--- START ---

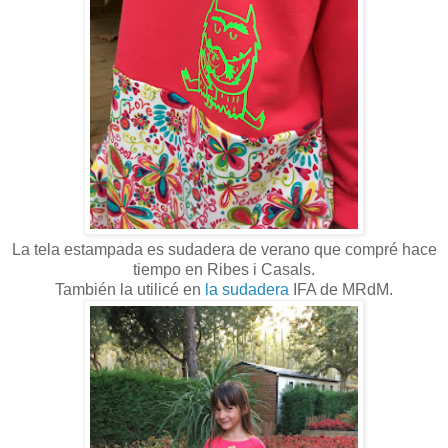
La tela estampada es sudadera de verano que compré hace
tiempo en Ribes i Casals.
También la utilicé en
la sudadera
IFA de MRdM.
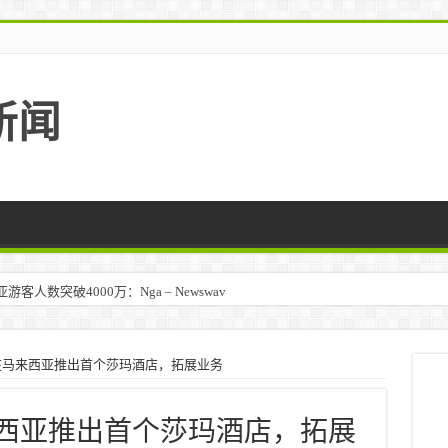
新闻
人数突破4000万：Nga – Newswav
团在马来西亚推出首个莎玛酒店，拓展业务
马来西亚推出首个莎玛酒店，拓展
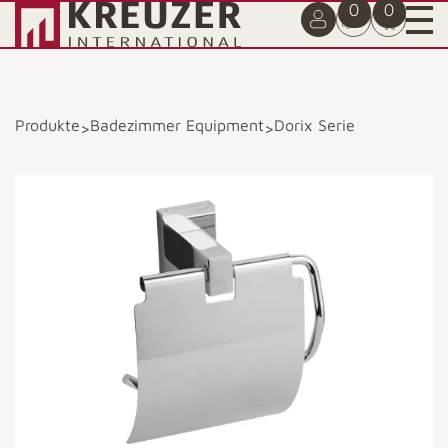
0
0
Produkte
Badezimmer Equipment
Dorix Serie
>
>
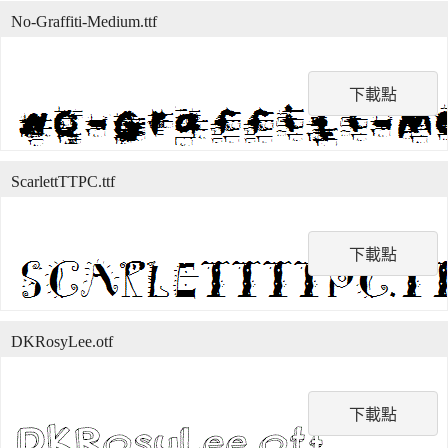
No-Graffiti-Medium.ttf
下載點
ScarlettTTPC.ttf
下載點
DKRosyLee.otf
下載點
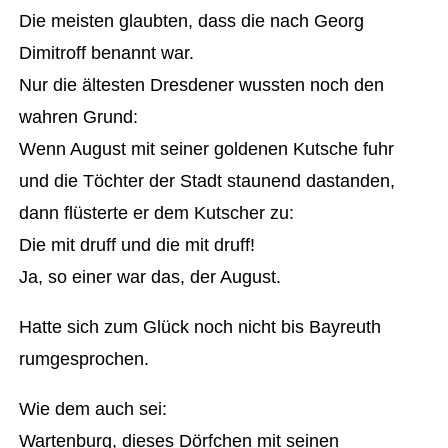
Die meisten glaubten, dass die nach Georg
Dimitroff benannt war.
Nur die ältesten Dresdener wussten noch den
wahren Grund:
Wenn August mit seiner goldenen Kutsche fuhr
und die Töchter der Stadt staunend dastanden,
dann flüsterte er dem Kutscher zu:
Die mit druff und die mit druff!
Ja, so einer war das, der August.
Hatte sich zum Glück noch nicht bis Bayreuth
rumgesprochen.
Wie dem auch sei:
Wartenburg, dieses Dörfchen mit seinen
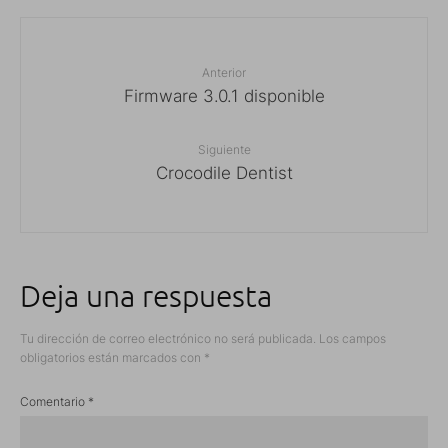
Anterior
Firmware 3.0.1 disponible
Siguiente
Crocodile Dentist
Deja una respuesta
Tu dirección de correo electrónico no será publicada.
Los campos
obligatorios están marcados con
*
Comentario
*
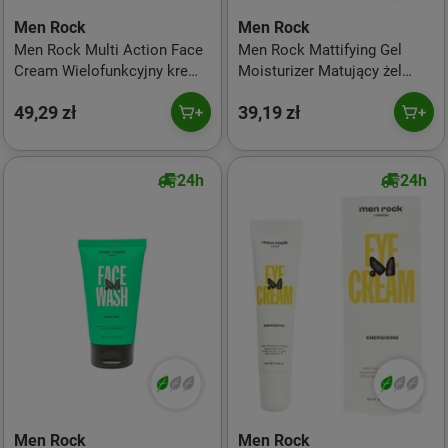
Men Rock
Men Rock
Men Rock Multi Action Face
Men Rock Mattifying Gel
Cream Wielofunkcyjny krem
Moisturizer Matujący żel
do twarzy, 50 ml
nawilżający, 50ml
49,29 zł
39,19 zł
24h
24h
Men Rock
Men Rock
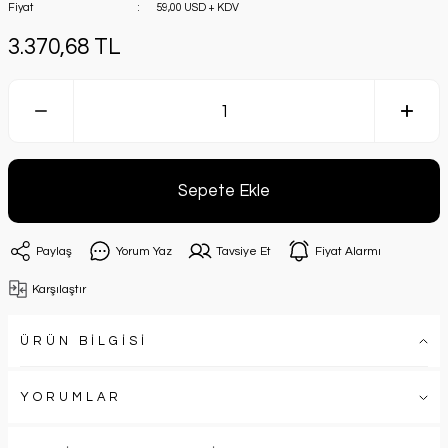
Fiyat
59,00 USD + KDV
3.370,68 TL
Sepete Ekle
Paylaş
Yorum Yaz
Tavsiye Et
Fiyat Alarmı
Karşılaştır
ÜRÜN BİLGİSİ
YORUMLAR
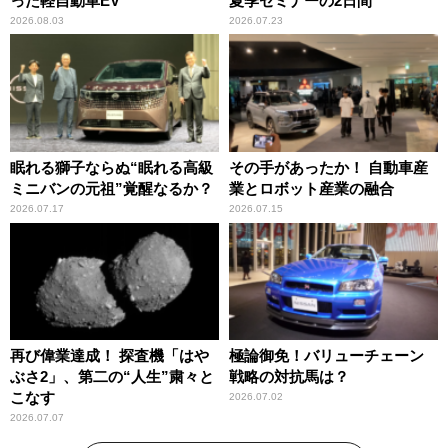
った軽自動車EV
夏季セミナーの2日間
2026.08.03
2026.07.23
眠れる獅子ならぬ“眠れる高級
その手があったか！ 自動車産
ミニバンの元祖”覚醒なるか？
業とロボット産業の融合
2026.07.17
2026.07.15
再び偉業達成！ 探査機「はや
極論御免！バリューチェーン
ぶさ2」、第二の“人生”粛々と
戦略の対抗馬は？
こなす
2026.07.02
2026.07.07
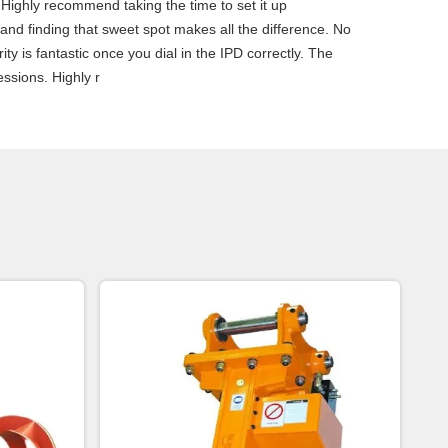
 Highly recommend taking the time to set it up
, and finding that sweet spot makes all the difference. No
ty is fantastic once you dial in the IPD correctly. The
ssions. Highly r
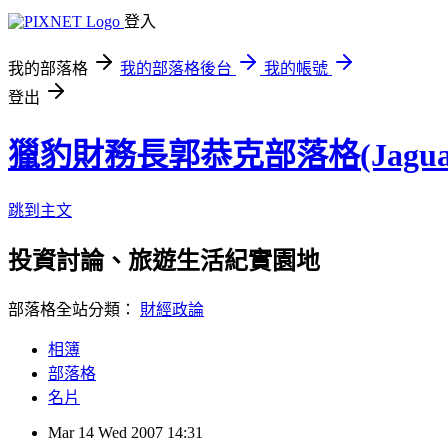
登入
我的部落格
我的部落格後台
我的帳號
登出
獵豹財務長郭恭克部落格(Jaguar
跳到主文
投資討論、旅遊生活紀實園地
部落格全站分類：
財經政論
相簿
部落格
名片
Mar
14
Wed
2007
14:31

--- END ---

Activity:
Search the records for the word "August", then list every line that has it.

Solution:
Wenn August mit seiner goldenen Kutsche fuhr
Ja, so einer war das, der August.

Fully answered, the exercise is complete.